La libertad de expresión es un derecho fundamental y no ejercerlo puede llevar a su erosión gradual, ya que las autoridades o grupos poderosos pueden sentirse incentivados a restringirlo aún más [sin restringirlo de facto]; después de todo, la gente es el mejor vehículo de censura y de gestión del poder que existe. Por otra parte, la capacidad de expresar y defender ideas es crucial para el crecimiento personal y la formación de una identidad sólida; el miedo a expresarse puede inhibir este desarrollo. Ahora bien, la democracia se basa en la participación activa y en el debate abierto; si las personas tienen miedo de expresar sus opiniones, se reduce la capacidad de la sociedad para tomar decisiones informadas y representativas, por ello, las consultas populares son una falacia, toda vez que se dan con un número de muestras risibles y nunca públicas.

El temor al nuevo régimen que representan López Obrador y Claudia Sheinbaum en México deriva tanto de sus políticas como de la percepción pública. Aquí algunos de los factores principales: López Obrador ha implementado cambios significativos en diversas áreas, desde la economía hasta la seguridad. Estos cambios, aunque populares entre sus seguidores, han generado incertidumbre entre quienes ven estas políticas como demasiado radicales o potencialmente desestabilizadoras.
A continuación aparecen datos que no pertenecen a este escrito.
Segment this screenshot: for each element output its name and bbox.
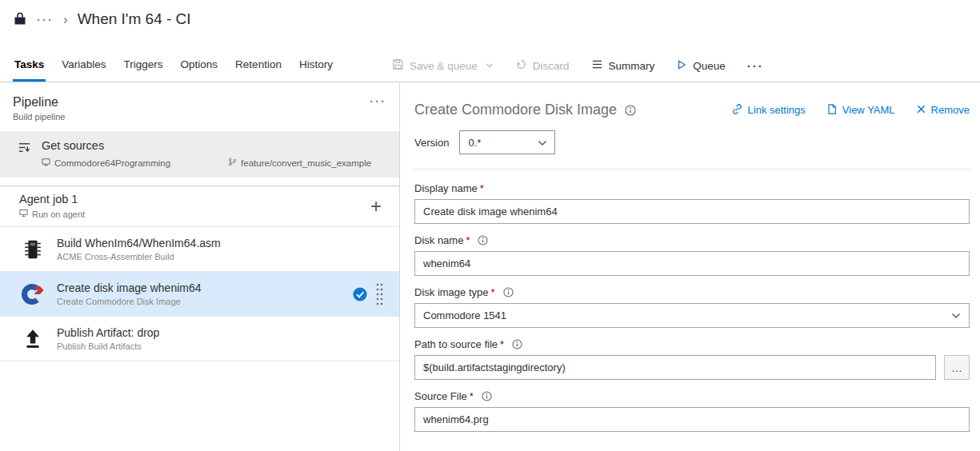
save-queue-button[interactable]: Save & queue xyxy=(392,58,494,73)
commodore-icon xyxy=(21,282,45,306)
summary-button[interactable]: Summary xyxy=(591,58,655,73)
info-icon[interactable] xyxy=(478,235,488,245)
tab-options[interactable]: Options xyxy=(179,50,220,82)
breadcrumb-more-icon[interactable]: ··· xyxy=(37,14,54,26)
task-detail-title: Create Commodore Disk Image xyxy=(414,102,617,118)
close-icon xyxy=(916,104,926,117)
save-queue-dropdown-icon[interactable] xyxy=(486,62,494,69)
tab-triggers[interactable]: Triggers xyxy=(122,50,165,82)
get-sources-title: Get sources xyxy=(42,139,386,152)
task-detail-panel: Create Commodore Disk Image Link setting… xyxy=(400,82,980,451)
drag-handle-icon[interactable] xyxy=(376,282,383,306)
pipeline-header: Pipeline Build pipeline ··· xyxy=(0,82,399,131)
tab-variables[interactable]: Variables xyxy=(60,50,107,82)
version-label: Version xyxy=(414,137,449,149)
disk-name-input[interactable] xyxy=(414,251,970,276)
repo-icon xyxy=(42,158,50,168)
chevron-down-icon xyxy=(951,313,961,319)
path-to-source-file-input[interactable] xyxy=(414,355,936,380)
field-disk-image-type: Disk image type * Commodore 1541 xyxy=(414,286,970,328)
section-divider xyxy=(414,169,970,170)
branch-name: feature/convert_music_example xyxy=(228,158,371,168)
agent-job-subtitle: Run on agent xyxy=(32,210,85,219)
view-yaml-button[interactable]: View YAML xyxy=(826,103,895,118)
task-enabled-check-icon[interactable] xyxy=(353,287,367,301)
link-icon xyxy=(731,103,743,118)
upload-icon xyxy=(21,327,45,351)
agent-job-title: Agent job 1 xyxy=(19,193,85,206)
content: Pipeline Build pipeline ··· Get sources … xyxy=(0,82,980,451)
summary-list-icon xyxy=(591,58,603,73)
info-icon[interactable] xyxy=(482,391,492,401)
undo-icon xyxy=(515,58,527,73)
source-file-input[interactable] xyxy=(414,407,970,432)
field-disk-name: Disk name * xyxy=(414,234,970,276)
disk-image-type-select[interactable]: Commodore 1541 xyxy=(414,303,970,328)
add-task-button[interactable]: + xyxy=(366,197,386,216)
browse-button[interactable]: … xyxy=(944,355,970,380)
page-title: When I'm 64 - CI xyxy=(78,10,191,28)
remove-task-button[interactable]: Remove xyxy=(916,103,970,118)
save-icon xyxy=(392,58,404,73)
pipeline-panel: Pipeline Build pipeline ··· Get sources … xyxy=(0,82,400,451)
repo-name: Commodore64Programming xyxy=(42,158,170,168)
version-dropdown[interactable]: 0.* xyxy=(459,130,555,154)
agent-icon xyxy=(19,209,28,219)
task-row-build[interactable]: Build WhenIm64/WhenIm64.asm ACME Cross-A… xyxy=(0,227,399,272)
project-icon[interactable] xyxy=(13,12,27,26)
tab-bar: Tasks Variables Triggers Options Retenti… xyxy=(0,38,980,82)
field-display-name: Display name * xyxy=(414,182,970,224)
breadcrumb-chevron-icon: › xyxy=(63,13,68,26)
required-marker: * xyxy=(500,338,504,350)
link-settings-button[interactable]: Link settings xyxy=(731,103,806,118)
info-icon[interactable] xyxy=(512,339,522,349)
pipeline-title: Pipeline xyxy=(13,95,65,110)
top-header: ··· › When I'm 64 - CI xyxy=(0,0,980,38)
document-icon xyxy=(826,103,838,118)
tab-history[interactable]: History xyxy=(298,50,334,82)
queue-button[interactable]: Queue xyxy=(676,59,726,73)
play-icon xyxy=(676,59,687,73)
required-marker: * xyxy=(470,390,474,402)
pipeline-subtitle: Build pipeline xyxy=(13,112,65,122)
required-marker: * xyxy=(466,234,470,246)
tab-tasks[interactable]: Tasks xyxy=(13,50,46,82)
command-bar: Save & queue Discard Summary Queue ··· xyxy=(392,50,764,82)
chip-icon xyxy=(21,237,45,261)
required-marker: * xyxy=(480,182,484,194)
task-info-icon[interactable] xyxy=(625,105,636,116)
field-source-file: Source File * xyxy=(414,390,970,432)
get-sources-icon xyxy=(18,141,31,168)
agent-job-row[interactable]: Agent job 1 Run on agent + xyxy=(0,186,399,227)
tab-retention[interactable]: Retention xyxy=(234,50,283,82)
branch-icon xyxy=(228,158,237,168)
chevron-down-icon xyxy=(538,137,547,149)
task-row-publish-artifact[interactable]: Publish Artifact: drop Publish Build Art… xyxy=(0,317,399,361)
command-bar-more-icon[interactable]: ··· xyxy=(747,60,764,72)
tabs: Tasks Variables Triggers Options Retenti… xyxy=(13,50,349,82)
required-marker: * xyxy=(490,286,494,298)
field-path-to-source-file: Path to source file * … xyxy=(414,338,970,380)
task-row-create-disk-image[interactable]: Create disk image whenim64 Create Commod… xyxy=(0,272,399,317)
info-icon[interactable] xyxy=(503,287,514,297)
pipeline-more-icon[interactable]: ··· xyxy=(370,95,386,107)
display-name-input[interactable] xyxy=(414,199,970,224)
discard-button[interactable]: Discard xyxy=(515,58,570,73)
get-sources-row[interactable]: Get sources Commodore64Programming featu… xyxy=(0,131,399,178)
Existe un sentido de preocupación sobre la centralización del poder en manos del presidente-presidenta y su partido: las medidas para debilitar a las instituciones independientes y la concentración de poder generan temor a un autoritarismo creciente. Por otra parte, tenemos la actitud del gobierno hacia la prensa y los defensores de derechos humanos: las críticas y ataques verbales contra periodistas y activistas han generado temor sobre la libertad de expresión y la protección de derechos fundamentales. Algunos críticos, por ejemplo, temen que el gobierno esté llevando al país hacia una mayor alineación con ideologías políticas de izquierda que podrían implicar cambios profundos en la estructura socioeconómica de México, aunque estamos frente a un aparato de estado conservador.

No obstante, la pregunta fundamental es: ¿Vamos todos en el mismo carro, en el tren o en el barco? Y otra pregunta sería: ¿Podemos darnos el lujo de no formar parte del grupo que está en el barco? Un ejemplo claro de esto es Ana Villagrán, otrora panista y enemiga de Mario Delgado. La exdiputada, ahora morenista, aplaude a la figura de Delgado, es decir, tuvo que subirse al barco para salvar su vida política. En lo personal no me preocupa el aparato político, pues funcionará como siempre lo ha hecho, me preocupa la gente atemorizada tanto por el cambio sociopolítico que vivimos, como por la resistencia a entender que México ha cambiado. Ahí es donde radica el peligro, no en las altas esferas donde los acuerdos ya están dados.